Дом Атты в ауле Катехи, сложенный из плитняка, с бойницами в стенах и блиндированной каменной крышей, представлял небольшую оборонительную крепость, утопавшую в зелени огромного фруктового сада. Внутренность сакли делилась на три комнаты, из коих одна, называемая «кунакская», предназначалась исключительно для гостей и была, так сказать, не жилая, а в двух комнах помещалась семья Атты, состоявшая из отца, матери, двух малолетних сыновей и 18-ти летней дочери. Отец Атты, 40 летний лезгин, отличался суровым характером и таким же суровым лицом, окаймленным подбритою с шеи и на щеках бородою и с подстриженными небольшими усами; русских он ненавидел от всей души, называя их поработителями, но ненависть умел прикрывать медоточивыми словами и радушными приемами нас, нередких посетителей его сакли. О затаенной ненависти Шабана, так звали его, подробно передавал нам Ахмет, видевший в сундуке его до 15-ти человеческих правых рук, отрезанных у убитых им русских воинов в боях и разбоях. Жена Шабана была добродушная красивая горянка, любившая всю семью, а Атту в особенности; два мальчугана — сыновья Шабана, суровостью и ненавистью к русским не уступали отцу, но по своему возрасту не умели прикрывать своего злобного чувства.

Наступил пятый месяц нашей стоянки в урочище Капз-Дара, время подходило к листопаду, а охота наша не прерывалась и бдительное наблюдение за дорогами продолжалось ночными засадами, на которых мы поджидали разбойников, спускавшихся с гор для грабежа и убийств. Разбойники были опаснее зверей, но мы удачно с ними справлялись, нередко принося в лагерь их правые руки, как трофеи. Более всех в этих засадах отличались Жейваронский и Федотов. Вся походная жизнь, наполненная не малыми тревогами, приправлялась, кроме того, поклонением Атте — этому всеобщему нашему идолу, вскружившему нам головы чуть не до одурения. Незадолго перед отходом батальона [334] с места стоянки, мы в составе 2-х офицеров, Жейваронского, Федотова и Ахмета пошли в аул Катехи — навестить Атту и ее родных. Шли мы в веселом и миролюбивом расположении духа; каждый ожидал радушного приема от всей семьи Шабана и радостного приветствия со стороны Атты; она, думали мы, по обыкновению будет стараться посадить нас поудобнее, подаст нам сотового меду, свежего масла и кислого молока; присядет сама к нам и, наивно трепля то одного, то другого по плечу, весело начнет щебетать. При уходе нашем, она настоятельно будет просить остаться еще погостить: «Еще, еще немного посидите» — скажет она, и если мы не исполним ее просьбы, то большие черные глаза подернутся слезою, а губки надуются, точно у капризного и балованного ребенка. «Вы не хорошие, я перестану вас любить, зачем я любила таких скверных людей», пролепечет она сквозь слезы и отвернется от нас, а затем вновь начнет просить остаться. Ну, как после этого нам, таким же почти дикарям, как горцы, привыкшим к зверям, лесам и крови, не расчувствоваться и не исполнить каприза нашей общей любимицы! Трудно было понять такую глубокую привязанность горянки к русским, тогда как все горцы, почти поголовно, ненавидят нас, что объясняется нашим завоеванием горных земель и тесно связанным с ним уничтожением прирожденного горцам ремесла разбойничать и вести жизнь исключительно в набегах.

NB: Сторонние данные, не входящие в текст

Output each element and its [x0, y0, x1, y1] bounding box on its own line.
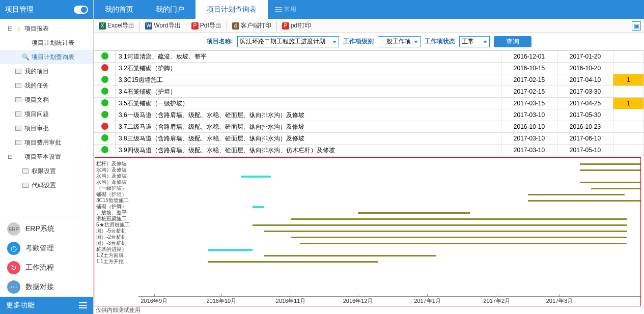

— Хорошо, Атта, — скажем мы: — нельзя не исполнить твоего желания.

— Ну, вот, это хорошо, я вас буду любить, очень даже, очень любить, — вскрикнет она зардеясь, и все личико ее просияет такими яркими лучами, что невольно они отразятся на нашей огрубелой натуре. В эти минуты мы готовы, кажется, на все жертвы для нашего капризного ребенка.

Да, так думали мы, идя в аул, а через два часа на возвратном пути, головы наши были понурены, и мы молча, чуть не бегом торопились в лагерь. Дрожь пробегает у меня и теперь по всему телу пря воспоминании о случае, который я стараюсь забыть, употребляю все силы выбросить из памяти, но он во всех ужаснейших подробностях воскрешается в голове моей, как будто только что совершившийся. Врагу своему я не пожелал бы видеть что-нибудь подобное, напоминающее средневековое инквизиционное время.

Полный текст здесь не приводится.